小ぶりな剣は私の手にも馴染むし扱いやすそうだったが、見るとナイフはルーガンの紋章入りだった。

 

「こんな大切なものを・・必ずお返しいたしますから」

 

思わず身が引き締まる。おいそれとは扱えない代物だった。万が一紛失したり悪用されたら国交に差し障るのは間違いなかった。

 

「ふん、その価値や重みがわかるか。やはり面白い女だなお前は。・・気をつけるがいい暗殺者は女と見まごう者だったがあれは恐らく手練れの男だ」

 

ヴィンス王の言葉に先ほどの暗殺者の姿が浮かぶ。
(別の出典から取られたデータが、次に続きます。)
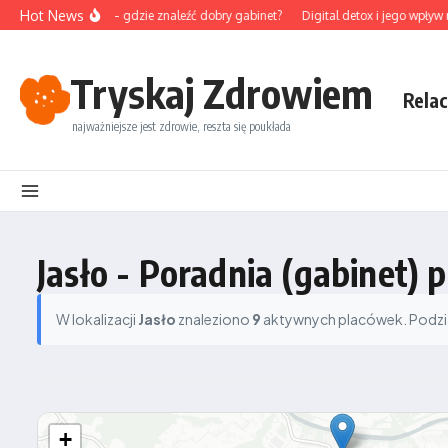
Przejdź do treści
Hot News
ktura na Śląsku – gdzie znaleźć dobry gabinet?
Digital detox i jego wpływ na
Tryskaj Zdrowiem
Relac
najważniejsze jest zdrowie, reszta się poukłada
Jasło - Poradnia (gabinet)
W lokalizacji
Jasło
znaleziono
9
aktywnych placówek. Podział
+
間違いない同じ男だ。

 

「はい・・・ヴィンス王もお気をつけて」

 

ヴィンス王と別れた私はカマルの先導でライザール様の元へと向かった。

 

ヴィンス王は私が武器を扱えると思っていたみたいだけど、それは違う。

 

確かにレイラ様をお守りするために最低限の訓練は受けたけれど、それでも本職の暗殺者をどうにかできるレベルではなかった。

 

それでももし私の考えが正しいならば・・あの男は私がシリーンと知り、刃を引っ込めたのだとすれば・・私次第で交渉は可能だった。

 

ライザール様の愛用の鞭は遠距離攻撃には強そうだけど接近戦には弱いかもしれない。もちろん武器を持たなくても体術を習得されているだろうけど。

 

暗殺者の男の持つ暗器は接近産戦向きだったが投げて使うことも可能だろう。

 

カルゥーもいるからさらに翻弄できるはずだった。